Gene reflects on Brinker’s decision to force Gene and Finny to confront what happened in the tree when Finny fell. Gene dreads what Brinker will do, knowing that Brinker’s strong belief in his cause will bring out his considerable debating skills. Brinker believes that knowing the truth will produce the greatest good. Gene, however, anticipates that facing this truth will only result in both his and Finny’s pain. At the same time, Gene also knows that Brinker will not be put off his mission.
“I’m enlisting…. I’m going to ‘serve’ as he puts it, I may even get killed. But I’ll be damned if I’ll have that Nathan Hale attitude of his about it. It’s all that World War I malarkey that gets me. They’re all children about that war, did you ever notice?... It gives me a pain, personally. I’m not any kind of hero, and neither are you. And neither is the old man, and he never was…”

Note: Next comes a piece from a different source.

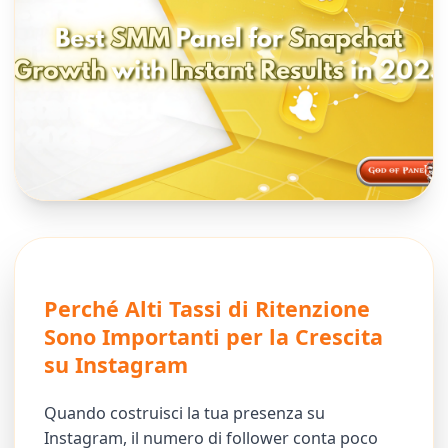
Perché Alti Tassi di Ritenzione
Sono Importanti per la Crescita
su Instagram
Quando costruisci la tua presenza su
Instagram, il numero di follower conta poco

Brinker reveals his plans to enlist and do what’s expected of him, but he adds that he’s not driven or even inspired by the idea of heroism. He doesn’t share Revolutionary War hero Nathan Hale’s zeal, who regretted he could only give his life once for his country. Brinker also believes that his father’s nostalgia about war does not reflect his father’s real experiences. Brinker’s attitude about serving changed as the war became more real.